DESCRIPTION OF THE TASK:
Your answer should be every line with the word "Wool", copied from the data below.

EXERCISE INPUTS:
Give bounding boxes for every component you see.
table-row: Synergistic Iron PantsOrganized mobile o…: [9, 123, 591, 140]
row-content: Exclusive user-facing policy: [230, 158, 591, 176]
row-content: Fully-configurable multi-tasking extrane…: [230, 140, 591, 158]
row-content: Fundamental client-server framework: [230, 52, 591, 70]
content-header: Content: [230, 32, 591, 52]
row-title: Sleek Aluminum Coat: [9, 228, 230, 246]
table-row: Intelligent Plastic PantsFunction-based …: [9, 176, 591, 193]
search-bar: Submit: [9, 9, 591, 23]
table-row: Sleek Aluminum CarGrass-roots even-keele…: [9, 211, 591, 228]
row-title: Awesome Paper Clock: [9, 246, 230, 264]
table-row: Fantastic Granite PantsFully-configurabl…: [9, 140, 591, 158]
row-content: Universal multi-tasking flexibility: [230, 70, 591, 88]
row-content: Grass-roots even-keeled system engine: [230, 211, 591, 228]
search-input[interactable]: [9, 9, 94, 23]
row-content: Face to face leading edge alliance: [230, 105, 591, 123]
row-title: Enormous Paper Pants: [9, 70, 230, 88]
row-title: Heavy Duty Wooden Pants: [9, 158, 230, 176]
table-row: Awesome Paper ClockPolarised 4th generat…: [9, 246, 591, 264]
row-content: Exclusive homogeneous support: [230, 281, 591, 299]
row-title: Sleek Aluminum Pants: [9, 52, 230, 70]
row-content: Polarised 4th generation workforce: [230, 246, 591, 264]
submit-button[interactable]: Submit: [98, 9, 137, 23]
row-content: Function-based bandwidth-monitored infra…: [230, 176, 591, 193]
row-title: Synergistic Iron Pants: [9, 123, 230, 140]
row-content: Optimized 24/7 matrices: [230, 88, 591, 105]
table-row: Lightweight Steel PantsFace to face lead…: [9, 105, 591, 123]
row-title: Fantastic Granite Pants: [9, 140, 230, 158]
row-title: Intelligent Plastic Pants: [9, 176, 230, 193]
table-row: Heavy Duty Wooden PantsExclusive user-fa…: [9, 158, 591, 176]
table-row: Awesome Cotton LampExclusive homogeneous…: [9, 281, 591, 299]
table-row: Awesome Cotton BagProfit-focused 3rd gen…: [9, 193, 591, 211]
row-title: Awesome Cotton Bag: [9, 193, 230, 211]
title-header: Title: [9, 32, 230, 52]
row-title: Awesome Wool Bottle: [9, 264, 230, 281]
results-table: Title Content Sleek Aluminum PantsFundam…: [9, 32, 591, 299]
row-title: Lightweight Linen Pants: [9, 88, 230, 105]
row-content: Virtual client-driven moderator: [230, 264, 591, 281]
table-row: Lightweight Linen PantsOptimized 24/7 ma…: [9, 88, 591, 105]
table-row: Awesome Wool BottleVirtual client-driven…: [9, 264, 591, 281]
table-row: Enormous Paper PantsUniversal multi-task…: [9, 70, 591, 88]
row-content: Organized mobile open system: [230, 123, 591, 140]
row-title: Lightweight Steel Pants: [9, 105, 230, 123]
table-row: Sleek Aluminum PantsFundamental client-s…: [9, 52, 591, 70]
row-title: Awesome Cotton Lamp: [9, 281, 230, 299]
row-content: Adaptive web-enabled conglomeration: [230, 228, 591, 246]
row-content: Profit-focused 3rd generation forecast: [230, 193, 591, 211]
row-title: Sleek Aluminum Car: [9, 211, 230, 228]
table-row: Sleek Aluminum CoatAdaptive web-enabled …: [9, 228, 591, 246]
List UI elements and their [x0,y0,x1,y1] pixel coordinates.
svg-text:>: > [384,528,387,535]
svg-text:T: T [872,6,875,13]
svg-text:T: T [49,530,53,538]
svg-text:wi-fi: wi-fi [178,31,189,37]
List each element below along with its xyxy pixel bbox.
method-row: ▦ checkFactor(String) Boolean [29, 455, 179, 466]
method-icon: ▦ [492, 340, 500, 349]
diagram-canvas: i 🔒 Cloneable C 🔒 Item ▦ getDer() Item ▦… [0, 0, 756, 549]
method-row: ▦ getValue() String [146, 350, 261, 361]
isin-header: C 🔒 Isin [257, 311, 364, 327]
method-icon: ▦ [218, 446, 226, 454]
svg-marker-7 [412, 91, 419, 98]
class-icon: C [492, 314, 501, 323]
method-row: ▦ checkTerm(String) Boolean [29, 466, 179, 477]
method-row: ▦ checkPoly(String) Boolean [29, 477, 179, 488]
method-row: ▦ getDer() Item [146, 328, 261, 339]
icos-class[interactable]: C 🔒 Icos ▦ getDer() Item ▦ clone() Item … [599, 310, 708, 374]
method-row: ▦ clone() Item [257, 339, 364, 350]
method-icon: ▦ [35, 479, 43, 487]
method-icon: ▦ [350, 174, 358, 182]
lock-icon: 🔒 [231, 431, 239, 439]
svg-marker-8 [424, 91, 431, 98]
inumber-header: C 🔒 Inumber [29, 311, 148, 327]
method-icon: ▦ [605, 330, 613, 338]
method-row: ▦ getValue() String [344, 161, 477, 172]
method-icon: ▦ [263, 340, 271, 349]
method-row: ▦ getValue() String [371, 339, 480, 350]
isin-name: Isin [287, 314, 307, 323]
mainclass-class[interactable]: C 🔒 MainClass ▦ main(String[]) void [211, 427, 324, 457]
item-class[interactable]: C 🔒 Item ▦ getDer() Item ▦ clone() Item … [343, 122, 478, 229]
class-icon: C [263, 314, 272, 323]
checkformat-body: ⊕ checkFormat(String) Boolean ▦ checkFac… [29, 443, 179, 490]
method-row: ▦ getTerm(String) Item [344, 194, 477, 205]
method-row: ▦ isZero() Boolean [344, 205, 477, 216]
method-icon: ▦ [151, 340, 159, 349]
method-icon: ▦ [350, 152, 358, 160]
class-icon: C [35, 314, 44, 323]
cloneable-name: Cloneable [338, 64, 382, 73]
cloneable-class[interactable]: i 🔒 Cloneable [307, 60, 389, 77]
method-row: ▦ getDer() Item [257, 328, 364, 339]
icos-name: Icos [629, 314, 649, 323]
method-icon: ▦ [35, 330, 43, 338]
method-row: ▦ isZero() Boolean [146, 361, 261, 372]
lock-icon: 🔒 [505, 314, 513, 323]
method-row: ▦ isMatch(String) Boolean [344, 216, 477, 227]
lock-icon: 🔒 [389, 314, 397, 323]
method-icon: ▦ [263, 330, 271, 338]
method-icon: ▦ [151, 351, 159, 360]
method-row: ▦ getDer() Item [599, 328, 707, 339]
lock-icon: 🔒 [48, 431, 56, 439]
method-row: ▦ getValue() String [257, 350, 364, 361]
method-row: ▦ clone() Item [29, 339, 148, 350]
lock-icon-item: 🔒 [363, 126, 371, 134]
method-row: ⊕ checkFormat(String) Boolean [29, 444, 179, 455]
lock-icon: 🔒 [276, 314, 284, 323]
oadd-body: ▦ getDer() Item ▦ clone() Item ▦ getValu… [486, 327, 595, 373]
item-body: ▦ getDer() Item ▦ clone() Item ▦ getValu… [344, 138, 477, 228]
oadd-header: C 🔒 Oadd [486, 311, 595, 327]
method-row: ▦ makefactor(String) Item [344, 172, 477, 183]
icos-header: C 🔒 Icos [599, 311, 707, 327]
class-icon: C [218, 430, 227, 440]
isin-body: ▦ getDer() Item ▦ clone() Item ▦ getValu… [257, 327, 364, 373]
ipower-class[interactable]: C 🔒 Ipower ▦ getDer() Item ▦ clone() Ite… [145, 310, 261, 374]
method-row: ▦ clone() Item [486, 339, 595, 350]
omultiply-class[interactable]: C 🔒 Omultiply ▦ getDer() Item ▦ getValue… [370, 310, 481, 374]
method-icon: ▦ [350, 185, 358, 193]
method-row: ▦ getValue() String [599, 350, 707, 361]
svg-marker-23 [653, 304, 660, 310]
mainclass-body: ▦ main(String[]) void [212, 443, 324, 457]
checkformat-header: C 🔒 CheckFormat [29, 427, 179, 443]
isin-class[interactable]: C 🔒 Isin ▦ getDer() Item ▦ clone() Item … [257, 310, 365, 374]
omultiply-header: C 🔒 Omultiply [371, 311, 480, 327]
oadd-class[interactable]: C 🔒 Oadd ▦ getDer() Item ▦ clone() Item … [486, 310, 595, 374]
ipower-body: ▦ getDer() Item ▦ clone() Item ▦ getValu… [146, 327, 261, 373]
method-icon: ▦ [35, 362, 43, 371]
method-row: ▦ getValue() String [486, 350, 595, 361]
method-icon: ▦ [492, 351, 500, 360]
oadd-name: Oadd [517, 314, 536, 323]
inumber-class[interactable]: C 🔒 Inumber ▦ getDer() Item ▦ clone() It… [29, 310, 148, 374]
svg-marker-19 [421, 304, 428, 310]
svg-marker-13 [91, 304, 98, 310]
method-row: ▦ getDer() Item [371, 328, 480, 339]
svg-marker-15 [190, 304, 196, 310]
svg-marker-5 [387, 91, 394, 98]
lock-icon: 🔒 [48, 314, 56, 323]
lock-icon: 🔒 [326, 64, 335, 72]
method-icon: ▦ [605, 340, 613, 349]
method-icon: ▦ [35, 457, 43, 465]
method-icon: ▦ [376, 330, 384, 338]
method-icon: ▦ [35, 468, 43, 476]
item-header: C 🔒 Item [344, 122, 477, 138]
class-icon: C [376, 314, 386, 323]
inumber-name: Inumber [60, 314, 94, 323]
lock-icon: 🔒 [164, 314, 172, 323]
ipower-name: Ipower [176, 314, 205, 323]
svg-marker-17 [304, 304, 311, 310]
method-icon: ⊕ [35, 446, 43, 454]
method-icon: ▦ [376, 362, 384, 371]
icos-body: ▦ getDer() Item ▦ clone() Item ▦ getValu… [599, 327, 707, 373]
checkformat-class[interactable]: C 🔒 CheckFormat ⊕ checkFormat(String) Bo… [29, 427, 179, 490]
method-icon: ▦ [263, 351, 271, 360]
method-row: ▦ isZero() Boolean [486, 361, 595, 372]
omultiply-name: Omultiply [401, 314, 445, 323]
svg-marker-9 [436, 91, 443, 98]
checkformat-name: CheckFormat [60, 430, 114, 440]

EXERCISE SOLUTION:
row-title: Awesome Wool Bottle: [9, 264, 230, 281]
table-row: Awesome Wool BottleVirtual client-driven…: [9, 264, 591, 281]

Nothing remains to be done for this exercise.